Components Overview¶
This page provides a technical breakdown of each component in the BBC News ETL pipeline.
Components¶
-
Primary Producer & Scrapers: Generate work queue, scrape BBC News articles, deduplicate, and push tasks to RabbitMQ.
-
Message Queue (RabbitMQ): Manages Work Queue, Task Queue, and DLQ for decoupling and reliability.
-
Consumers (ETL Workers): Fetch tasks, parse and transform raw HTML into structured datasets, store in MongoDB & PostgreSQL, and handle DLQ messages.
-
Storage Layer:
- MongoDB: raw/unstructured HTML.
- PostgreSQL: cleaned, structured analytics-ready data.
-
Monitoring & Observability: Prometheus metrics, Grafana dashboards, Loki logs (via Promtail).
-
Deployment & Orchestration: Docker, Kubernetes + KEDA for autoscaling, Helm charts, CI/CD pipelines.
1. Producer (Scraper)¶
-
Purpose: Generate work queue, scrape live and archived news articles, deduplicate against MongoDB, and publish tasks to RabbitMQ.
-
Implementation:
- Python 3.11 +
requests
,BeautifulSoup4
,Selenium
,pika
. - Handles rate limiting, retries, and error logging via Promtail.
- Python 3.11 +
-
Key Features:
- Modular scrapers supporting multiple sections.
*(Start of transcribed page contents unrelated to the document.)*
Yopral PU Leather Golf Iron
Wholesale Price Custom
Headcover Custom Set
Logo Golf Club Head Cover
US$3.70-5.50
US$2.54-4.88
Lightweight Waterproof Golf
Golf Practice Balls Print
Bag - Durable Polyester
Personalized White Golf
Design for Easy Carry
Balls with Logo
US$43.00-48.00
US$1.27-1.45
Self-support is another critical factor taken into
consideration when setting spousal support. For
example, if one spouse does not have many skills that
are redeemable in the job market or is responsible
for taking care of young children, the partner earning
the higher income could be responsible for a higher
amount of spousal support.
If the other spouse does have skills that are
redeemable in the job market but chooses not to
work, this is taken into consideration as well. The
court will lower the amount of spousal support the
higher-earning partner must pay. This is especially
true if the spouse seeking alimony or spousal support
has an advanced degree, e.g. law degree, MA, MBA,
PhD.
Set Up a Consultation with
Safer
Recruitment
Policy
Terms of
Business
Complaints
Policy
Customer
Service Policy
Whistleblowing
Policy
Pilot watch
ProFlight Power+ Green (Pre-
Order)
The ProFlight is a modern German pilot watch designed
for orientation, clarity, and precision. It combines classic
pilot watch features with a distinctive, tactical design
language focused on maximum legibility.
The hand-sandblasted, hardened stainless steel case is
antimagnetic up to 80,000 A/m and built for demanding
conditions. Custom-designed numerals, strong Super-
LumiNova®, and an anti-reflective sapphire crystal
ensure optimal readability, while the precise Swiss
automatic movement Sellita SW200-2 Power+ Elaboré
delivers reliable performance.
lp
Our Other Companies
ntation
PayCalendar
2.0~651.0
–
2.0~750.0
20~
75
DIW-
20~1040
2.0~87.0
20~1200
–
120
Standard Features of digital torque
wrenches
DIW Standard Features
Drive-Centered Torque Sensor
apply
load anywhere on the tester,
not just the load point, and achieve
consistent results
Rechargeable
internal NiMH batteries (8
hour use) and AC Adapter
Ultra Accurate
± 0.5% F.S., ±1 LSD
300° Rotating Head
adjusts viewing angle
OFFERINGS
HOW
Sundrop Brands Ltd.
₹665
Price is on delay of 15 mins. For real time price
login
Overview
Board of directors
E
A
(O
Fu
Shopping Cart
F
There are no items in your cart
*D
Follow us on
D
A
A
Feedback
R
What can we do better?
- Work Queue orchestration based on dates and statistical thresholds.
- Horizontally scalable via KEDA.
2. Message Queue (RabbitMQ)¶
-
Purpose: Decouple producers and consumers while ensuring reliable task delivery.
-
Implementation:
- Maintains Work Queue, Task Queue, DLQ.
- Durable queues with prefetch, acknowledgements, retries.
-
Key Features:
- Supports multiple producers and consumers.
- Fault-tolerant messaging with DLQ for failed ETL tasks.
- Prometheus metrics for queue depth, throughput, and failures.
3. Consumer (ETL Worker)¶
-
Purpose: Transform raw HTML into structured datasets and load them into MongoDB/PostgreSQL.
-
Implementation:
- Python ETL scripts +
pandas
,sqlalchemy
,pymongo
. - Retry and DLQ integration for failed messages.
- Python ETL scripts +
-
Key Features:
- Parallel and scalable processing via KEDA.
- Metrics exposed to Prometheus; logs sent via Promtail → Loki.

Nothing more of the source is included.